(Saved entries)
- Opening Delimiter -
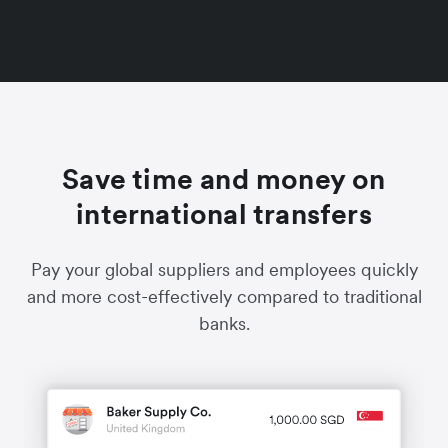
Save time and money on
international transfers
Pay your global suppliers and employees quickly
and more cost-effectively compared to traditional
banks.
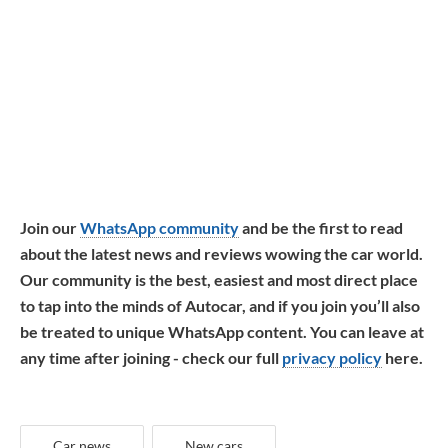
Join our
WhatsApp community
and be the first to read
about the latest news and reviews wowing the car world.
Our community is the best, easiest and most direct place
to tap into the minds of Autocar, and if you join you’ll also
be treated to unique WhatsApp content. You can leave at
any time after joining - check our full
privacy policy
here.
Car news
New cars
- Closing Delimiter -
- Opening Delimiter -
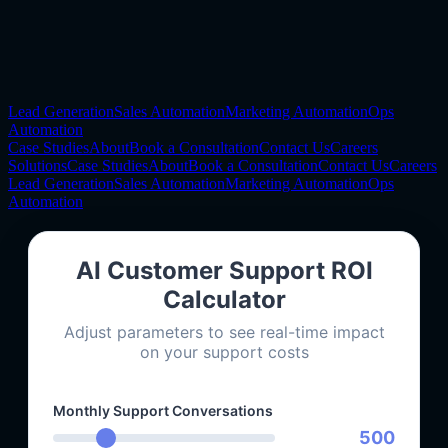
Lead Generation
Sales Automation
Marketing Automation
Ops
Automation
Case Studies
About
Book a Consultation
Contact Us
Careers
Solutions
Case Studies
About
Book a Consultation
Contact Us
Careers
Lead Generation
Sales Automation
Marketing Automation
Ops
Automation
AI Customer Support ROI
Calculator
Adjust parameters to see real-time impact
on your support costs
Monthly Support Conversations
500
- Closing Delimiter -
_Try it:_
Respond with the number of lines in the entries that include the string "community", and nothing besides.

_Response to this exercise:_
2